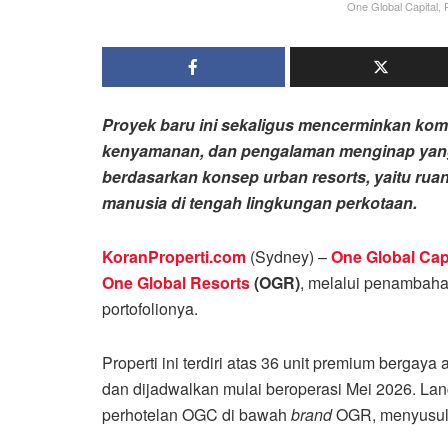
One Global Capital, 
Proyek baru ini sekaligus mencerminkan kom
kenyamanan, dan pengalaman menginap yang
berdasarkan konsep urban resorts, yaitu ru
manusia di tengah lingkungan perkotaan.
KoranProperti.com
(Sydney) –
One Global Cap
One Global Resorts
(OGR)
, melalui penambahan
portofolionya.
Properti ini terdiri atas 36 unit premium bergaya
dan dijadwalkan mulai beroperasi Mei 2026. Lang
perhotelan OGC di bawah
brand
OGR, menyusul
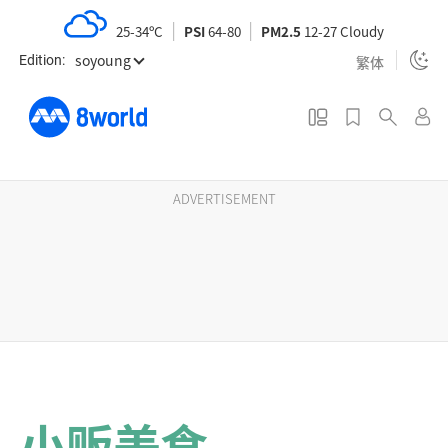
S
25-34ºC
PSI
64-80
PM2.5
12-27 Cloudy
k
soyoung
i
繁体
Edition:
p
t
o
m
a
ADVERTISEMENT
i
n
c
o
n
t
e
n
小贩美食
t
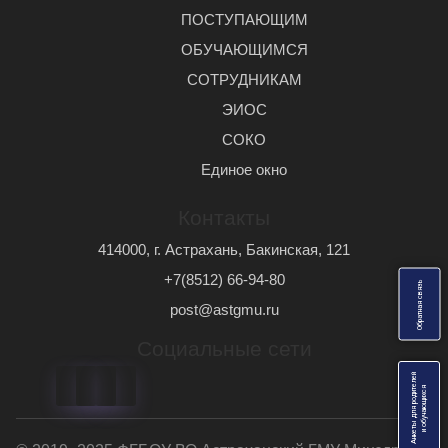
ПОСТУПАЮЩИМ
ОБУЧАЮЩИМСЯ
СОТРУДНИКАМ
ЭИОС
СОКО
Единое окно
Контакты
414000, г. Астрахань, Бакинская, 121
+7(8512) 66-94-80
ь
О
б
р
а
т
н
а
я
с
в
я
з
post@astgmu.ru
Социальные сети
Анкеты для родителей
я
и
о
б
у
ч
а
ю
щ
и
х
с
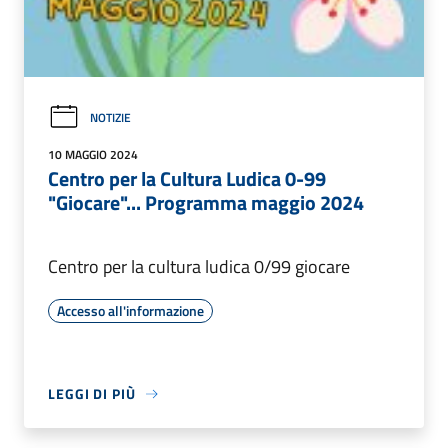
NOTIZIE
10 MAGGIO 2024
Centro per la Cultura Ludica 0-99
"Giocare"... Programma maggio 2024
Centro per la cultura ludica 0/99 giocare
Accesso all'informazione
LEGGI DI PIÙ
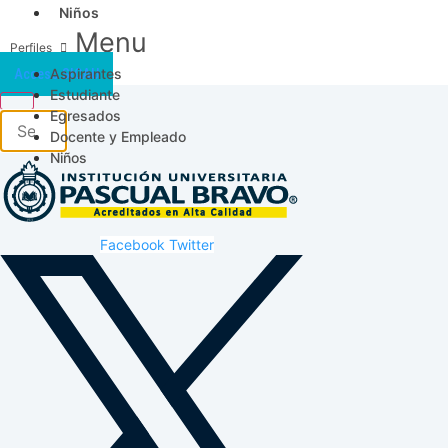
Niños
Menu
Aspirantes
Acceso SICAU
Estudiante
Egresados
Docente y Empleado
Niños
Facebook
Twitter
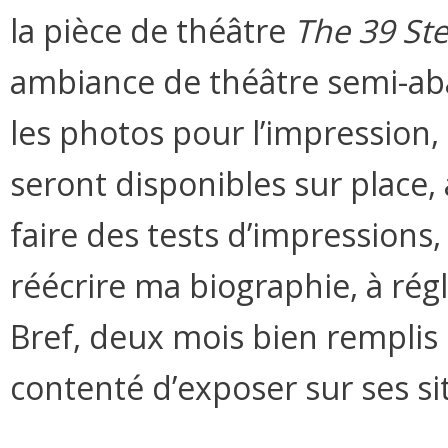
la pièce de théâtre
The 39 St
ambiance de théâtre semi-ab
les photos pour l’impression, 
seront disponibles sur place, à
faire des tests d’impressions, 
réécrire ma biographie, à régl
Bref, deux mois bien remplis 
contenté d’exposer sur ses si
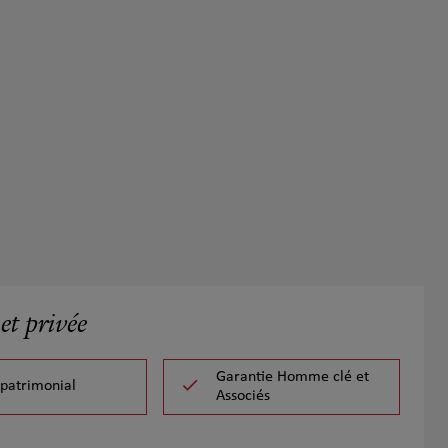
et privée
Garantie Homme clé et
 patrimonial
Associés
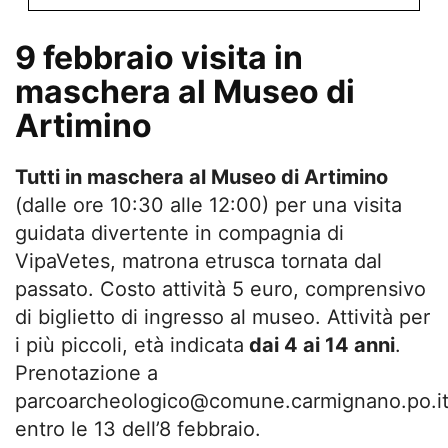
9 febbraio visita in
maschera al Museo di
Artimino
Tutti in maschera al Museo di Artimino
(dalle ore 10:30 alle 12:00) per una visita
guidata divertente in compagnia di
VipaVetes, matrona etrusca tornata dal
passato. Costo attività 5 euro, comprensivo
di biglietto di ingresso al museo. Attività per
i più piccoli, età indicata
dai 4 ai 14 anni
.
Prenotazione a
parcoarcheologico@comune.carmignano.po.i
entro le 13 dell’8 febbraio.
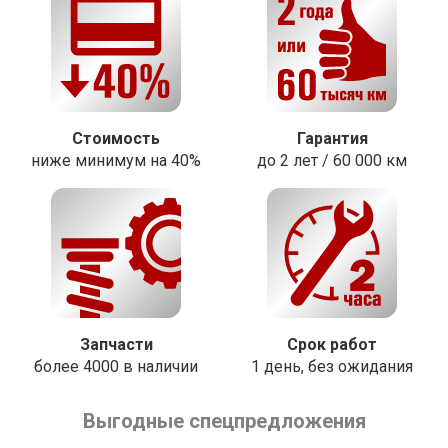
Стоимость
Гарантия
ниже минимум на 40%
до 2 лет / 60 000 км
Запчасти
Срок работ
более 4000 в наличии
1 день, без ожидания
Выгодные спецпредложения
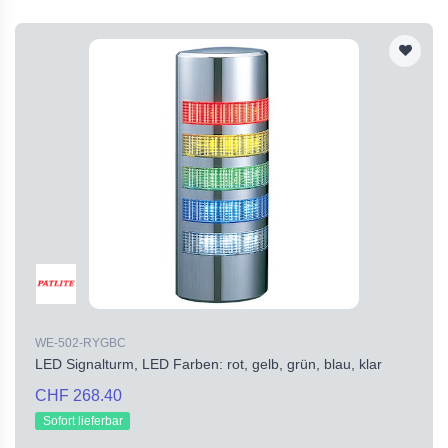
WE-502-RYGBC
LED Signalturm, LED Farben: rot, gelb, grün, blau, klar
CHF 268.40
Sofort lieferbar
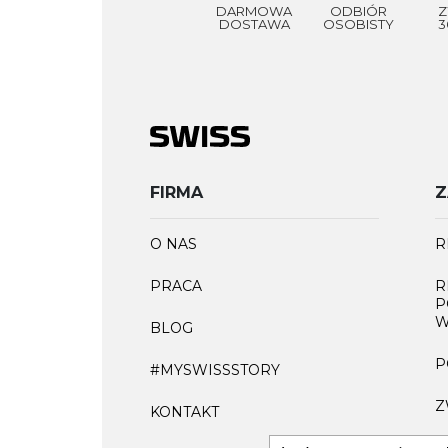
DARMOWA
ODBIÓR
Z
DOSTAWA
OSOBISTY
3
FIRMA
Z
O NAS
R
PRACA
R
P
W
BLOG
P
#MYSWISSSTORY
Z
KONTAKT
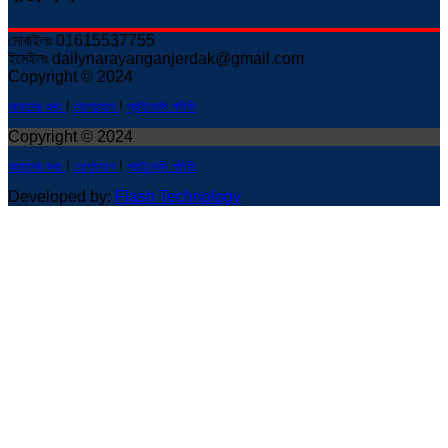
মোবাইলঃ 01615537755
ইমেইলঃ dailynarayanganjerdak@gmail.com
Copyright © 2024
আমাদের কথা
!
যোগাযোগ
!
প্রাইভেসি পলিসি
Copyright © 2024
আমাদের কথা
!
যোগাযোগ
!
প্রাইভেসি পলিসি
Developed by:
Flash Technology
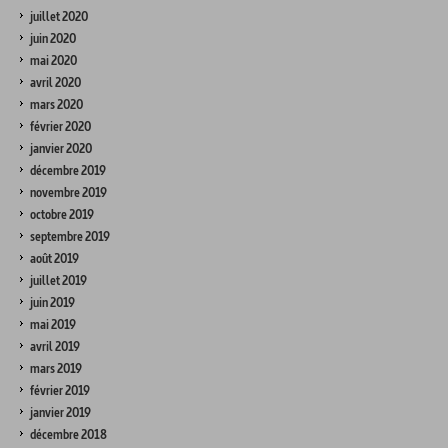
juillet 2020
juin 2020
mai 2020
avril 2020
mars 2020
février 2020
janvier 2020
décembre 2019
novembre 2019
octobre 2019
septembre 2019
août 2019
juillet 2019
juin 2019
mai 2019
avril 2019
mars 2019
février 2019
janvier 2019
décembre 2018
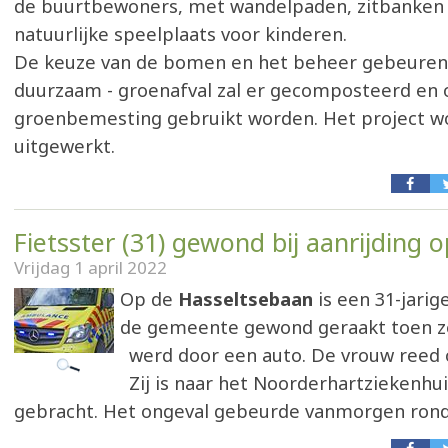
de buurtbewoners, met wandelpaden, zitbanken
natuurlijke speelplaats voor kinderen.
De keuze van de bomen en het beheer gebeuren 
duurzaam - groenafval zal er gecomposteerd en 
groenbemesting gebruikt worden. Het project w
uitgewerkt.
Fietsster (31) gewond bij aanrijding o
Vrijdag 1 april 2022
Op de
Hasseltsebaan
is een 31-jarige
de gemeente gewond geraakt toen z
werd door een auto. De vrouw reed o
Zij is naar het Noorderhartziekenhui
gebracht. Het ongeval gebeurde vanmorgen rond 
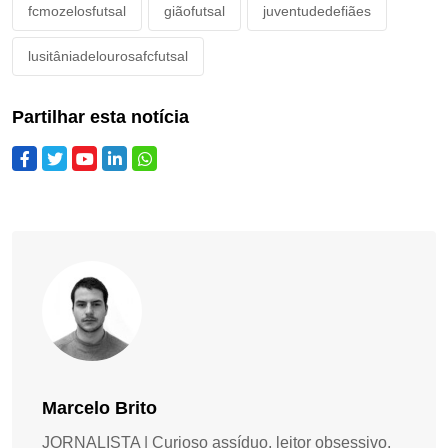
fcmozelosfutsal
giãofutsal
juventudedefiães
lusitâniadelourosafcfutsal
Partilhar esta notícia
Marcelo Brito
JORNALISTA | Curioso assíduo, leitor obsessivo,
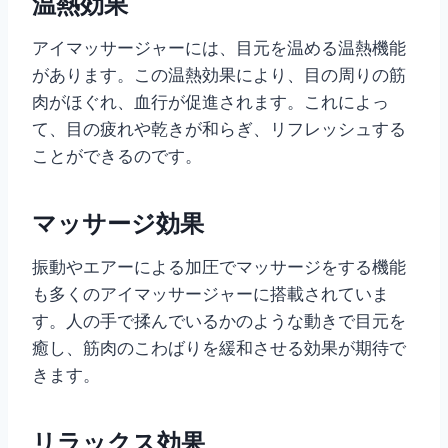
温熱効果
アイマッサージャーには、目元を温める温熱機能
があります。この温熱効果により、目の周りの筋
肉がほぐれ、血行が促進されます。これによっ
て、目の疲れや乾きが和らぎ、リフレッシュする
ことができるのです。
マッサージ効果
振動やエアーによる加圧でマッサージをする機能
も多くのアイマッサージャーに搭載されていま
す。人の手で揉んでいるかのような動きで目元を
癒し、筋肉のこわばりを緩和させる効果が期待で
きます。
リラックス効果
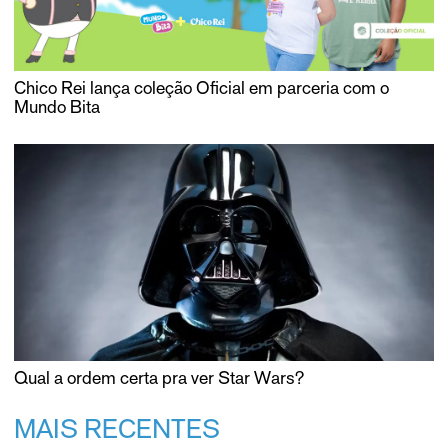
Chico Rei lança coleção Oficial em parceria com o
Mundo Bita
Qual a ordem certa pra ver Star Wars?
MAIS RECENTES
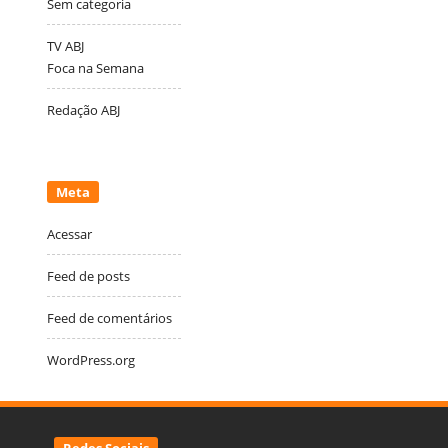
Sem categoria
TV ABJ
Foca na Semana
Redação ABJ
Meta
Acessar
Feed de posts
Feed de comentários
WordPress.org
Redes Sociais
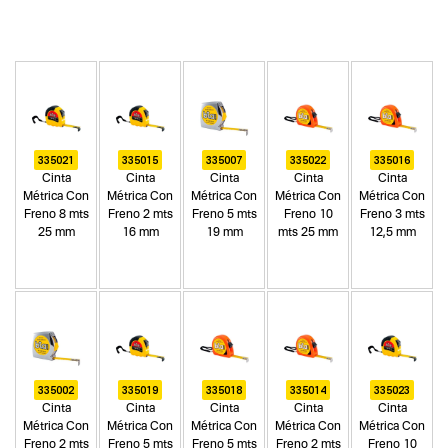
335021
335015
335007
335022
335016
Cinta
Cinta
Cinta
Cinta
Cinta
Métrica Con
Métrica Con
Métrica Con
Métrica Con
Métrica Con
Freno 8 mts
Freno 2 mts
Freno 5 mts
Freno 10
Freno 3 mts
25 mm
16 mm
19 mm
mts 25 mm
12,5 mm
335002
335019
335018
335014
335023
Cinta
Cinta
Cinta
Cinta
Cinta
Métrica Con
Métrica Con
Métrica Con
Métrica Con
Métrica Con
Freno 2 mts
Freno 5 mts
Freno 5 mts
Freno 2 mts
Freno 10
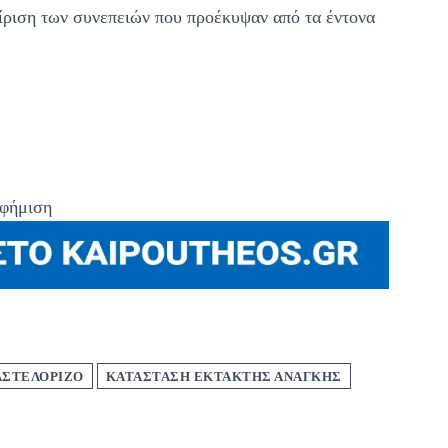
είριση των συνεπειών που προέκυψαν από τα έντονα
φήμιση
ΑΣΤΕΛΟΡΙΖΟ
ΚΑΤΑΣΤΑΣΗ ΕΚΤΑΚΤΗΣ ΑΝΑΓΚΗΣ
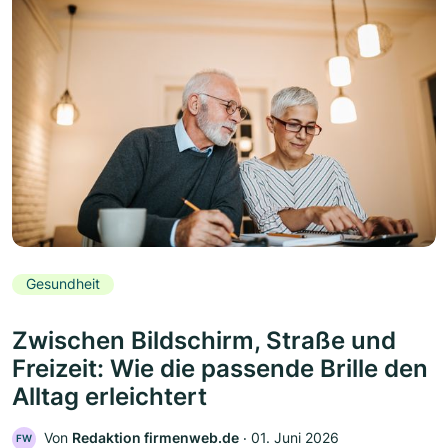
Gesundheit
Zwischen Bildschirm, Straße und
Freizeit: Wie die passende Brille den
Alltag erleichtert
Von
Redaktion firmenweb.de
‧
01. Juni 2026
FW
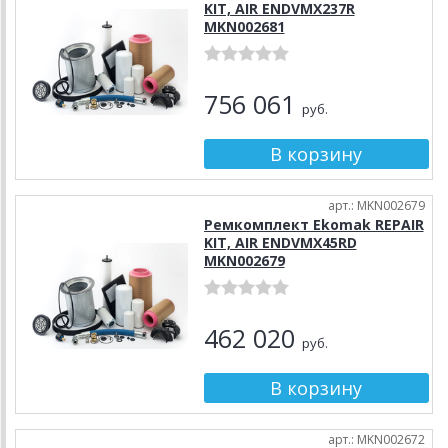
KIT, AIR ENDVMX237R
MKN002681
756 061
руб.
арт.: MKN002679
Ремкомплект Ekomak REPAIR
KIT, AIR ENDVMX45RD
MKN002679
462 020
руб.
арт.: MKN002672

__The task__.
Which lines in the records above contain the word "Centro"? Return each of them.

__Output__.
Centro per la Cultura Ludica 0-99
Centro per la cultura ludica 0/99 giocare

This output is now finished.